Willow Kennedy

Capral Aluminium has secured up to $3.45 million from the Australian Renewable Energy Agency (ARENA) to replace a 40-year-old gas-fired log furnace at its Bremer Park extrusion facility in Queensland with a fully electric system. The project is one of the more tangible examples of Scope 1 reduction in Australian manufacturing — and its results are expected to influence investment decisions well beyond a single facility.

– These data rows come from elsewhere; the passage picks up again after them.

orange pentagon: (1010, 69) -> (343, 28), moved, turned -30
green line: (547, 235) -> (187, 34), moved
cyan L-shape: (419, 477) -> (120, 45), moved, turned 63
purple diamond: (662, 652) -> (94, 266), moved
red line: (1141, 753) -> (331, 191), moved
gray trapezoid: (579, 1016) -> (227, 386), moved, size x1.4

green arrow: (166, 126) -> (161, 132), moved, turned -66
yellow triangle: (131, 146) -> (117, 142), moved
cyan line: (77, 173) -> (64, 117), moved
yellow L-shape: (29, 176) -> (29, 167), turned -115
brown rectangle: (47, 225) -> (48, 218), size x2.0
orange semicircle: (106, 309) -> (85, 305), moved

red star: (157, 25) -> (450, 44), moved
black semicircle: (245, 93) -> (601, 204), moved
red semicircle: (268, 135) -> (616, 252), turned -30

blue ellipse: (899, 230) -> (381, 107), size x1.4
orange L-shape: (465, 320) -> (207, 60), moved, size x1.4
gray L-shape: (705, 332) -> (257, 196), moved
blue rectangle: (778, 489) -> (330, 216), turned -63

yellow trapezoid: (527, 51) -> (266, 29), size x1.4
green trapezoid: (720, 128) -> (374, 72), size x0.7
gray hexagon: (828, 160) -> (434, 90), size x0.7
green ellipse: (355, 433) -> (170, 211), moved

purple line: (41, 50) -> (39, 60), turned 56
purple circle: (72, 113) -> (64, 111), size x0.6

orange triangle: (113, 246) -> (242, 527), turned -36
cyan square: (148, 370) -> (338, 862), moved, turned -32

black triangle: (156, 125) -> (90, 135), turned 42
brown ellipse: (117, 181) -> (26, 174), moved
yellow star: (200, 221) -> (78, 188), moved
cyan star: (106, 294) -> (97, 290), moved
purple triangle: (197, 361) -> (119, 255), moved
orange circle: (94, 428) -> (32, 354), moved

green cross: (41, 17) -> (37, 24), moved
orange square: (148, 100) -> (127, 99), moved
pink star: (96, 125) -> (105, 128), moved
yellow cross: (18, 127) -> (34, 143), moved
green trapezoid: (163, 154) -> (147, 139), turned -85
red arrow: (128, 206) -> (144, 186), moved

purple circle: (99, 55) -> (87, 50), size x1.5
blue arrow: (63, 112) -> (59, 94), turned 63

The funding comes through ARENA’s National Industrial Transformation Program, which supports businesses integrating clean energy technology into existing operations without compromising productivity. For Capral, that framing matters. The upgrade isn’t positioned as a compliance exercise. It’s being driven by operational logic as much as environmental obligation.

What’s Actually Changing

The new system combines an electrically heated convection furnace with induction heating technology and waste heat reticulation — a configuration that captures and redistributes heat that would otherwise be lost entirely. The efficiency gap that closes as a result is significant: the existing gas-fired furnace operates at roughly 20% energy efficiency. The incoming electric system is projected to exceed 90%.

That kind of jump reflects a structural difference in how the two technologies transfer energy. Gas furnaces lose the majority of their input as exhaust heat before it reaches the aluminium being processed. Convection and induction systems transfer energy far more directly, which is why the efficiency differential is as wide as it is.

On emissions, the project is projected to reduce Capral’s Scope 1 output by approximately 973 tonnes of CO₂-equivalent per year — around 9% of the company’s total Scope 1 footprint. That’s a direct reduction, not offset through renewable energy certificates or market instruments.

What Capral Says

Richard Axe, Capral’s National Extrusion Business Manager, described the upgrade in straightforward terms. Moving from gas to electric, he said, allows the company to reduce emissions, lower fuel costs, and improve reliability and output simultaneously — framing the project as an operational improvement that happens to deliver environmental outcomes, rather than the other way around.

CEO Tony Dragicevich pointed to ARENA’s role in making the project viable at this scale, noting that external funding support is what enables investment in new technology while maintaining competitive manufacturing capability.

Why the Bremer Park Project Carries Broader Significance

Commissioning is scheduled for early 2027, and Capral has been explicit that the installation will serve as a reference point for future decisions across its national network. Several furnaces across the company’s Australian facilities are approaching end-of-life over the coming decade. What Bremer Park demonstrates — in terms of performance, integration complexity, and cost outcomes — will directly shape whether those replacements go electric or default to like-for-like gas.

That makes the documentation of this project as important as the project itself. High-temperature industrial electrification remains underrepresented in Australian manufacturing, and a well-recorded commercial installation carries weight that feasibility studies don’t.